What you have to do — Drop the pictures; give again exactly the lines from the one holding "contiguas de 15m2 y 9m2, salón y dormitorio" through the end of the data.

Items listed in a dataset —
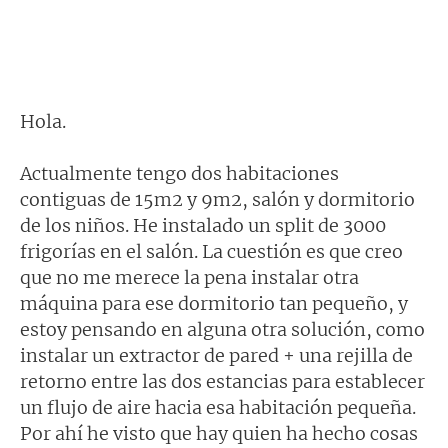
Hola.
Actualmente tengo dos habitaciones
contiguas de 15m2 y 9m2, salón y dormitorio
de los niños. He instalado un split de 3000
frigorías en el salón. La cuestión es que creo
que no me merece la pena instalar otra
máquina para ese dormitorio tan pequeño, y
estoy pensando en alguna otra solución, como
instalar un extractor de pared + una rejilla de
retorno entre las dos estancias para establecer
un flujo de aire hacia esa habitación pequeña.
Por ahí he visto que hay quien ha hecho cosas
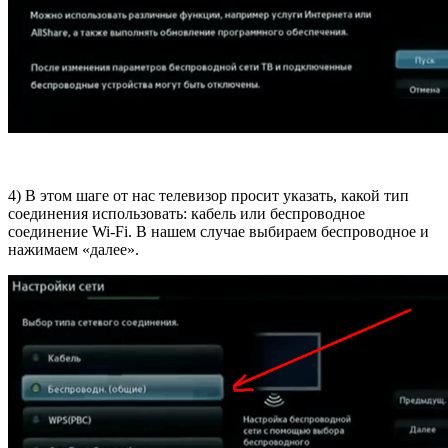
4) В этом шаге от нас телевизор просит указать, какой тип
соединения использовать: кабель или беспроводное
соединение Wi-Fi. В нашем случае выбираем беспроводное и
нажимаем «далее».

Task solution —
contiguas de 15m2 y 9m2, salón y dormitorio
de los niños. He instalado un split de 3000
frigorías en el salón. La cuestión es que creo
que no me merece la pena instalar otra
máquina para ese dormitorio tan pequeño, y
estoy pensando en alguna otra solución, como
instalar un extractor de pared + una rejilla de
retorno entre las dos estancias para establecer
un flujo de aire hacia esa habitación pequeña.
Por ahí he visto que hay quien ha hecho cosas
4) В этом шаге от нас телевизор просит указать, какой тип
соединения использовать: кабель или беспроводное
соединение Wi-Fi. В нашем случае выбираем беспроводное и
нажимаем «далее».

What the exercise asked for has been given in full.